*Document understanding data:*

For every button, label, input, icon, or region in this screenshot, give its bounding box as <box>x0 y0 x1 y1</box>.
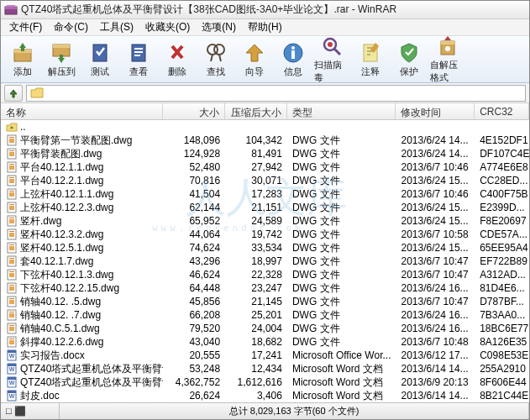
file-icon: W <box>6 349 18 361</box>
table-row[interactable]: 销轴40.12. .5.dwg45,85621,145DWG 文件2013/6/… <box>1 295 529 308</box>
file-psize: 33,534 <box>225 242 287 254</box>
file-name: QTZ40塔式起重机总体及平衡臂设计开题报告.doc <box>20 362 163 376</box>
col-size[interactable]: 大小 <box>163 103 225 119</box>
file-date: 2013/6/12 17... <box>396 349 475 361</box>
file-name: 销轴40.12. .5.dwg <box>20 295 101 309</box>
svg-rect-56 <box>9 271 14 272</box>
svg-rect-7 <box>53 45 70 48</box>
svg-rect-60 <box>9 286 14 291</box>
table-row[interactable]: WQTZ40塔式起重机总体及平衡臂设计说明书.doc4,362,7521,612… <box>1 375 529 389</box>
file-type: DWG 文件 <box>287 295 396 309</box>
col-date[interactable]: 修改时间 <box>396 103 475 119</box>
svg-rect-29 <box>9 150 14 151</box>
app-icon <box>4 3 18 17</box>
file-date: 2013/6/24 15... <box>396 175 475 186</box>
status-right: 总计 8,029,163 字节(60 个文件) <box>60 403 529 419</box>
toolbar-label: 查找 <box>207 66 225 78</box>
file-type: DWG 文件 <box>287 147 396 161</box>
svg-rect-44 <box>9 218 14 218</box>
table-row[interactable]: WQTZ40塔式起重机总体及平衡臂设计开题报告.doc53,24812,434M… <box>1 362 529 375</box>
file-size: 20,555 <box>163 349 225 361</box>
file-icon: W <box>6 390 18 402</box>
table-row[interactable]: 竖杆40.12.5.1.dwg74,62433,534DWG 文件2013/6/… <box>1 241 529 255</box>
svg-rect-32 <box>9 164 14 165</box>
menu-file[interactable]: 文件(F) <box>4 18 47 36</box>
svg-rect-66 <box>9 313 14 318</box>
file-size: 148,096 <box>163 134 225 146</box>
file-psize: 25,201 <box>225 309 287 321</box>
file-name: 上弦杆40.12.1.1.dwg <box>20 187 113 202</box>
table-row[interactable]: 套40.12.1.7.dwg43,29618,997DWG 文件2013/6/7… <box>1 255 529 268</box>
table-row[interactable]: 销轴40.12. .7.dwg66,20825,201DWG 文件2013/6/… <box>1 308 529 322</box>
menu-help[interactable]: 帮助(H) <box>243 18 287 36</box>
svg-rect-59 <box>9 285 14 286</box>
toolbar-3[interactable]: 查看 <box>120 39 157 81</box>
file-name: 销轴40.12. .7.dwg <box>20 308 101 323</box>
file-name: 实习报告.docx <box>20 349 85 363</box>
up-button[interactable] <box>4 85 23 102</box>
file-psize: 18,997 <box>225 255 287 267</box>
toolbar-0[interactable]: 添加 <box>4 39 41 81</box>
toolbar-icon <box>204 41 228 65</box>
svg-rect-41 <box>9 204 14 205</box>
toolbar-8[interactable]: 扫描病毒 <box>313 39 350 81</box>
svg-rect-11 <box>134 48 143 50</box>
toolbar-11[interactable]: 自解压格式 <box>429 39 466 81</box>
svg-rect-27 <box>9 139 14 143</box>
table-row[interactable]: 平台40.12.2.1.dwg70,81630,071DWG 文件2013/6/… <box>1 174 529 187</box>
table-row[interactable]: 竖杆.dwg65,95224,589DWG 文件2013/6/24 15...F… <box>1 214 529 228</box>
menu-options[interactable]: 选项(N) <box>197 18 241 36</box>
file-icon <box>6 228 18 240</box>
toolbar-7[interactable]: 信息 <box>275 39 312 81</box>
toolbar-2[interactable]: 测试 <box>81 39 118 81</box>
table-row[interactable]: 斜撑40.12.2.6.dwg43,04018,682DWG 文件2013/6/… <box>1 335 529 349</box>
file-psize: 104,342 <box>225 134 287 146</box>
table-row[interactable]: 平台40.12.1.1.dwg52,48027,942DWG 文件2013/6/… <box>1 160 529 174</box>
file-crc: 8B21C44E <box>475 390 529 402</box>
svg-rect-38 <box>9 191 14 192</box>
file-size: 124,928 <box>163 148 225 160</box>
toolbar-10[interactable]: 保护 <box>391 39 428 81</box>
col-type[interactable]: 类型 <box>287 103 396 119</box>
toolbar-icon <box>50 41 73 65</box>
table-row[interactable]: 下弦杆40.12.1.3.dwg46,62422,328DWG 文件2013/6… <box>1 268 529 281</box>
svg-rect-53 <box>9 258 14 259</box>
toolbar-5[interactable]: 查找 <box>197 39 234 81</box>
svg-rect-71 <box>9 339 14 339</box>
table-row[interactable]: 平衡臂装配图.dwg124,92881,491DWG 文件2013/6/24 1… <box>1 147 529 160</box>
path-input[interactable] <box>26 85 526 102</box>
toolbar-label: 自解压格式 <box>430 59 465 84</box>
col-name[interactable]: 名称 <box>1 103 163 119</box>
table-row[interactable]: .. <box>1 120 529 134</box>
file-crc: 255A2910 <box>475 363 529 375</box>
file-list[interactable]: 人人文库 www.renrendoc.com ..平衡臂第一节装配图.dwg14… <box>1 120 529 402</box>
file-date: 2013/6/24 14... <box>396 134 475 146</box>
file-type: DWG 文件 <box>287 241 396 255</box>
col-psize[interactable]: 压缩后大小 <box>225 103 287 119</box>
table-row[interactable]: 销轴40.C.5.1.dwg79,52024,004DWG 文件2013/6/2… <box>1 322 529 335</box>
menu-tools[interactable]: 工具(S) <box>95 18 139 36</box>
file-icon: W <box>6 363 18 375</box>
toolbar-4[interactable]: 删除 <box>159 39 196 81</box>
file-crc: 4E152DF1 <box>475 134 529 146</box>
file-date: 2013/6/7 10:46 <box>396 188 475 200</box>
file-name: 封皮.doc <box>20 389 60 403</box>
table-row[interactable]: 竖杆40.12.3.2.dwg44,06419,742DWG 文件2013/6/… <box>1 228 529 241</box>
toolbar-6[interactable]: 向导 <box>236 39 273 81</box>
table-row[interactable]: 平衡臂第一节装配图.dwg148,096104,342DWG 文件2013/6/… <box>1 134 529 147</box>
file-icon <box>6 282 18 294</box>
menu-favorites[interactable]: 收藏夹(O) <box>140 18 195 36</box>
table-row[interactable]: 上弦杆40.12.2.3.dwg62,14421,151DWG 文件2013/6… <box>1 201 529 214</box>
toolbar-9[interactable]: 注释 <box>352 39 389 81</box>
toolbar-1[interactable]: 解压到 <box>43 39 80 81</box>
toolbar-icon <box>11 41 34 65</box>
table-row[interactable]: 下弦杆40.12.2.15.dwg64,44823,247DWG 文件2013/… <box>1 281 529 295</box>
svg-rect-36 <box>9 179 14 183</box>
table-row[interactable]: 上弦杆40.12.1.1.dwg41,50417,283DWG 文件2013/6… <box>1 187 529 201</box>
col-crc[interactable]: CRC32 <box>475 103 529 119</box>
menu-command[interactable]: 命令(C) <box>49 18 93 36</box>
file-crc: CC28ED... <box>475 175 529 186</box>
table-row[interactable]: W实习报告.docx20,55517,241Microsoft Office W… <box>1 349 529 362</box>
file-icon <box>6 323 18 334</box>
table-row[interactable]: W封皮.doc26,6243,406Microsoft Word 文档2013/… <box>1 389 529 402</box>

*Task instructions:* Note every line above where the string "menu" shows up, and copy those lines.

*Problem solution:*
menu-file[interactable]: 文件(F) <box>4 18 47 36</box>
menu-help[interactable]: 帮助(H) <box>243 18 287 36</box>
menu-options[interactable]: 选项(N) <box>197 18 241 36</box>
menu-tools[interactable]: 工具(S) <box>95 18 139 36</box>
menu-favorites[interactable]: 收藏夹(O) <box>140 18 195 36</box>
menu-command[interactable]: 命令(C) <box>49 18 93 36</box>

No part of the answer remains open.